Sheep scab is an acute or chronic form of allergic dermatitis caused by the faeces of sheep scab mites (Psoroptes ovis). The mites are just about visible to the naked eye and can only remain viable off the host (sheep) for 15-17 days. The sheep is the only host where the mites can complete their lifecycle, though there is evidence that they can remain viable on cattle. The lifecycle takes 14 days and the population of mites can double every six days.
Sheep scab is a major source of economic loss in affected flocks and is a serious threat to sheep welfare. Infestations can be very debilitating with significant loss of condition, secondary infections, hypothermia and eventually death. Sheep scab is a notifiable disease in Scotland.

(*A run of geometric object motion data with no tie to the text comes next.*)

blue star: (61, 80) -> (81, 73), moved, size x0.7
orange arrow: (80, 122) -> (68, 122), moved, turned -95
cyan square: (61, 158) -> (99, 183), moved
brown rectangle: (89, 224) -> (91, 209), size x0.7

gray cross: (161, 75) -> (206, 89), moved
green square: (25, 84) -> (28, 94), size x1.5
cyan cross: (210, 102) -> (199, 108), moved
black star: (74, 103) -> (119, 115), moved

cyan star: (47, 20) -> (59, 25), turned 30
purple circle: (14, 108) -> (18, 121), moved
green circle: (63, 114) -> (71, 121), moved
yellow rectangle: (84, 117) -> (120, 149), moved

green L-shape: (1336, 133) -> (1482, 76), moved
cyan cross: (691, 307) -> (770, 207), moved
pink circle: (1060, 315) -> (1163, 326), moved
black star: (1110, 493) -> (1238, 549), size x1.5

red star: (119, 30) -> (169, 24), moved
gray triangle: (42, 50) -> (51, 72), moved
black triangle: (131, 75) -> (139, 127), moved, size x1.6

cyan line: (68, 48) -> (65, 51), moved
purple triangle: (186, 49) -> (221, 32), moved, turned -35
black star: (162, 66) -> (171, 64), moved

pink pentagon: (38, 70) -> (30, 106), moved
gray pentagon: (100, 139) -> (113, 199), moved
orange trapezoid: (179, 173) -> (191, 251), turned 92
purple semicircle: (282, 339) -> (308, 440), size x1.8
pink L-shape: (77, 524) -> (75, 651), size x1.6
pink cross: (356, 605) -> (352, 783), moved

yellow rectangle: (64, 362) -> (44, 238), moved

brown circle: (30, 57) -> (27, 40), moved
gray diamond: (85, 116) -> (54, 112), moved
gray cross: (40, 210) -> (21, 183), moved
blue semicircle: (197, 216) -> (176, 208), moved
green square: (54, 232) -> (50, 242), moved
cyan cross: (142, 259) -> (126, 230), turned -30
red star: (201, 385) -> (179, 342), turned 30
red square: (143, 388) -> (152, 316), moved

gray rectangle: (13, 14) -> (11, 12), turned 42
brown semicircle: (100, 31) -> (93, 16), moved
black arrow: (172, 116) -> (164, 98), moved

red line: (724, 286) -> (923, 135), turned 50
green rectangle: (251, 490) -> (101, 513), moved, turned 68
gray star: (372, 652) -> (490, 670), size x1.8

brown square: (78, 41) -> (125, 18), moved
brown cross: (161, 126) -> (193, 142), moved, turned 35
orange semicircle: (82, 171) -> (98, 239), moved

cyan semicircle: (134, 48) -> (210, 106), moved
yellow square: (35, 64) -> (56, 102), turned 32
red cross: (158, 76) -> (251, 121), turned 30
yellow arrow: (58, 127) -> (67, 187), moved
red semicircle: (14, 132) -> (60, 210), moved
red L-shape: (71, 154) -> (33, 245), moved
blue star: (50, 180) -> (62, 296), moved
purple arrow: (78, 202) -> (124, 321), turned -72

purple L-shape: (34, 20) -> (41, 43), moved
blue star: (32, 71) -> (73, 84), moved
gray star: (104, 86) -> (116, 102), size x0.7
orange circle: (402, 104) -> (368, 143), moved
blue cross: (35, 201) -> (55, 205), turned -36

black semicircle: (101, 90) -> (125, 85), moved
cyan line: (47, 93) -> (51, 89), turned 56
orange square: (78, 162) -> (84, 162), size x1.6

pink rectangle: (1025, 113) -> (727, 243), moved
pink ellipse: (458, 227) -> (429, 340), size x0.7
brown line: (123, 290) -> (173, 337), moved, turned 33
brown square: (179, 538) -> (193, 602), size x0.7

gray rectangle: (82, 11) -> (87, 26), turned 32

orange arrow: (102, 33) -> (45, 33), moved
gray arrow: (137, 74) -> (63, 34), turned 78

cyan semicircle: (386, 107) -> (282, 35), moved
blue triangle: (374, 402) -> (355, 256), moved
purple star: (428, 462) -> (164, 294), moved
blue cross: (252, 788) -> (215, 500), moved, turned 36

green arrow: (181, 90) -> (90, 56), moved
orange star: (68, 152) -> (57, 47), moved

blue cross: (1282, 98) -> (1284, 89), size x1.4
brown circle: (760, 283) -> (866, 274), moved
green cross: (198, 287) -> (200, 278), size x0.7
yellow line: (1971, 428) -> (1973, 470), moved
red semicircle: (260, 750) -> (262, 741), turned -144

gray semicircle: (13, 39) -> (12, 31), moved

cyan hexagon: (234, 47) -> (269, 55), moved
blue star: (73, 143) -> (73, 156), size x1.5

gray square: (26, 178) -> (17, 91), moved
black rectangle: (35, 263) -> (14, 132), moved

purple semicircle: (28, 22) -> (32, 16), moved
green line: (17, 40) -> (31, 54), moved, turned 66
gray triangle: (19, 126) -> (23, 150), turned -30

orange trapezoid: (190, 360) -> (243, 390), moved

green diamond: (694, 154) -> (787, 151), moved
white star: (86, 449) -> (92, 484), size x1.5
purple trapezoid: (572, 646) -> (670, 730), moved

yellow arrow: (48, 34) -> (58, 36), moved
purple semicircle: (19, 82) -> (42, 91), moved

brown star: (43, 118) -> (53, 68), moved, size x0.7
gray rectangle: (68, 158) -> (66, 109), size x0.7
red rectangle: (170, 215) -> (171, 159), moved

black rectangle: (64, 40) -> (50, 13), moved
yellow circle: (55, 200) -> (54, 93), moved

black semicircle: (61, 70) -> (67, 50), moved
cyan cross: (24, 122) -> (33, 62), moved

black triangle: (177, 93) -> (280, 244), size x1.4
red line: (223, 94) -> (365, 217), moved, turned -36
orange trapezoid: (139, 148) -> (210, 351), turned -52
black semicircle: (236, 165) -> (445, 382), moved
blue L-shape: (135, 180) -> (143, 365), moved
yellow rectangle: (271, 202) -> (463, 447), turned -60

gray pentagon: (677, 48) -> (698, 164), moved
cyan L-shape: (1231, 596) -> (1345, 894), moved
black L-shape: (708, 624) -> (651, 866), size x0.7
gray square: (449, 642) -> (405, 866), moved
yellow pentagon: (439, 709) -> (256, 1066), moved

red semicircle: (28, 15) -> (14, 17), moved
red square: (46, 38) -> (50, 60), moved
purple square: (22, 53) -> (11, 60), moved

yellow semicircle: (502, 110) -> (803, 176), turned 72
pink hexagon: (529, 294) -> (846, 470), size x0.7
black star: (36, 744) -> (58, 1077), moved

It can be contracted via any contact with live mites, so there are number of transmission risks.
Sheep scab is mainly a winter disease with most cases occurring between September and April, although can occur at any time of the year, particularly on full fleeced animals such as lambs and the ‘ridges’ of longer fleece on poorly shorn sheep.
During the early stages of sheep scab, mite numbers are low and infestations are not obvious, with animal often appearing clinically normal. Sheep may be restless, rubbing against fence posts, have soiled and stained areas of wool, toss their heads or have deranged or tags of fleece. At these early stages, sheep can look perfectly normal and can unknowingly be introduced to a flock. In fact, up to 60% of a flock can be infected before any clinical signs are seen, which can take several months.
Later stages of infestation see high mite numbers and lesions spread as the mites move to the edge of the lesions to find new food sources. Rubbing and head tossing becomes more and more excessive, areas of wool loss may appear, often with open, bleeding wounds. Sheep rapidly lose condition and serious cases will start fitting.